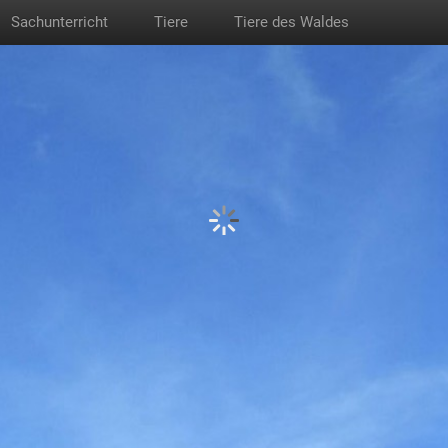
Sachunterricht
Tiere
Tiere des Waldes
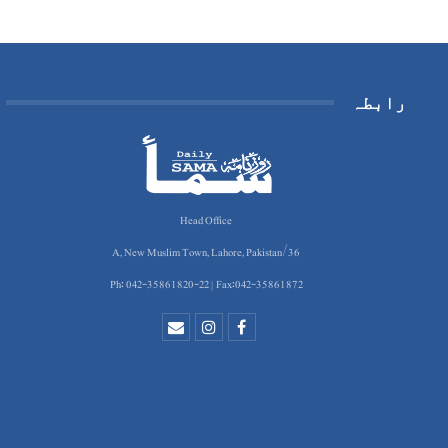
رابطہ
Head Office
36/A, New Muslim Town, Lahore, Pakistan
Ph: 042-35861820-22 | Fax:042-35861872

★ ★ ★

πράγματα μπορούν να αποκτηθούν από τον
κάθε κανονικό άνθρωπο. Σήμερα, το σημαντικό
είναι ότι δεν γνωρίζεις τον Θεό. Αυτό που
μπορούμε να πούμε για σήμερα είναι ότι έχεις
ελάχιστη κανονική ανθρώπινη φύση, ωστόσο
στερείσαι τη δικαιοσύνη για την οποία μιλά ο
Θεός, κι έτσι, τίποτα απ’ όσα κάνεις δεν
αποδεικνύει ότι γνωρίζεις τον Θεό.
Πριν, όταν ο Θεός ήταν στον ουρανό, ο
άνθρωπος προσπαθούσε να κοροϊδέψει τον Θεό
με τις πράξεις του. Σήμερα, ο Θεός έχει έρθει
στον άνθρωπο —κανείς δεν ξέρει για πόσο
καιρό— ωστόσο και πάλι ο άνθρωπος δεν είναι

★ ★ ★

**DIRECTIONS:** Each line in the records above that contains the word "στον" must be copied.

**YOUR RESPONSE:**
Πριν, όταν ο Θεός ήταν στον ουρανό, ο
στον άνθρωπο —κανείς δεν ξέρει για πόσο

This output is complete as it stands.